§ What you will do
Using the data that follows, give the number of lines in which the word "Students" occurs. Write only the number.

§ Page images and extracted text
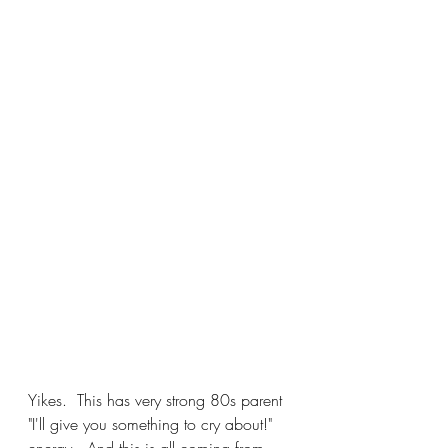
Yikes.  This has very strong 80s parent 
"I'll give you something to cry about!" 
energy.  And this is all coming from 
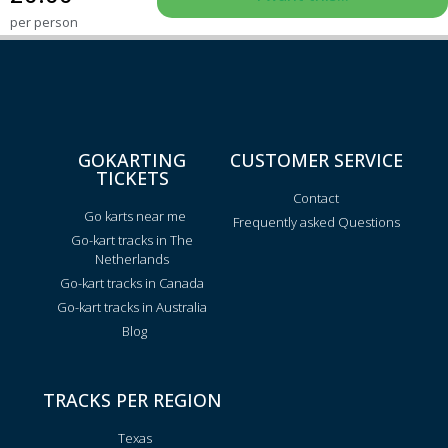
per person
GOKARTING
CUSTOMER SERVICE
TICKETS
Contact
Go karts near me
Frequently asked Questions
Go-kart tracks in The
Netherlands
Go-kart tracks in Canada
Go-kart tracks in Australia
Blog
TRACKS PER REGION
Texas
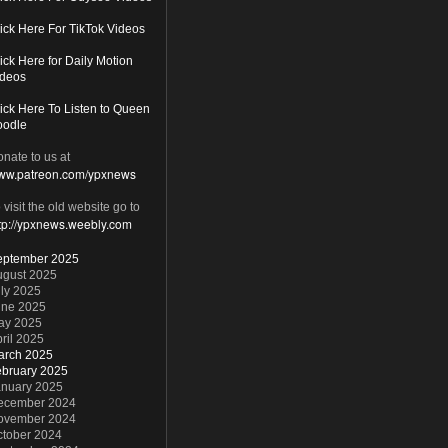
ick Here For TikTok Videos
ick Here for Daily Motion
ideos
ick Here To Listen to Queen
oodle
nate to us at
ww.patreon.com/ypxnews
 visit the old website go to
tp://ypxnews.weebly.com
eptember 2025
ugust 2025
ly 2025
une 2025
ay 2025
ril 2025
arch 2025
ebruary 2025
anuary 2025
ecember 2024
ovember 2024
ctober 2024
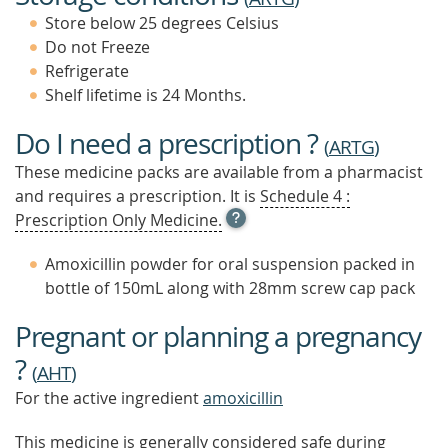
Store below 25 degrees Celsius
Do not Freeze
Refrigerate
Shelf lifetime is 24 Months.
Do I need a prescription ?
(
ARTG
)
These medicine packs are available from a pharmacist
and requires a prescription. It is
Schedule 4 :
OPEN
Prescription Only Medicine.
TOOL
TIP
Amoxicillin powder for oral suspension packed in
TO
bottle of 150mL along with 28mm screw cap pack
FIND
OUT
Pregnant or planning a pregnancy
MORE
?
(
AHT
)
For the active ingredient
amoxicillin
This medicine is generally considered safe during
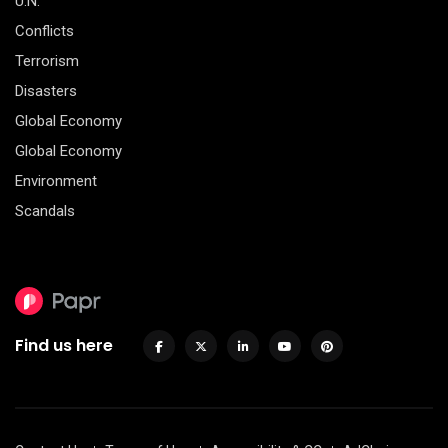
U.N.
Conflicts
Terrorism
Disasters
Global Economy
Global Economy
Environment
Scandals
Find us here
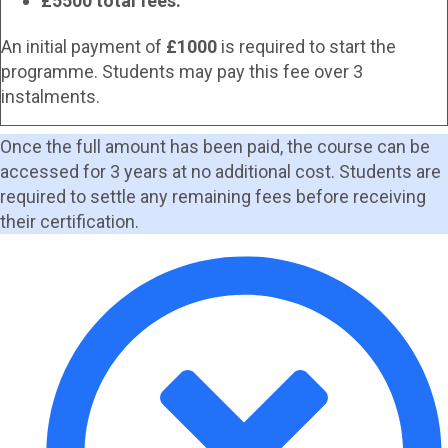
£5500 total fees.
An initial payment of
£1000
is required to start the
programme. Students may pay this fee over 3
instalments.
Once the full amount has been paid, the course can be
accessed for 3 years at no additional cost. Students are
required to settle any remaining fees before receiving
their certification.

§ Problem solution
2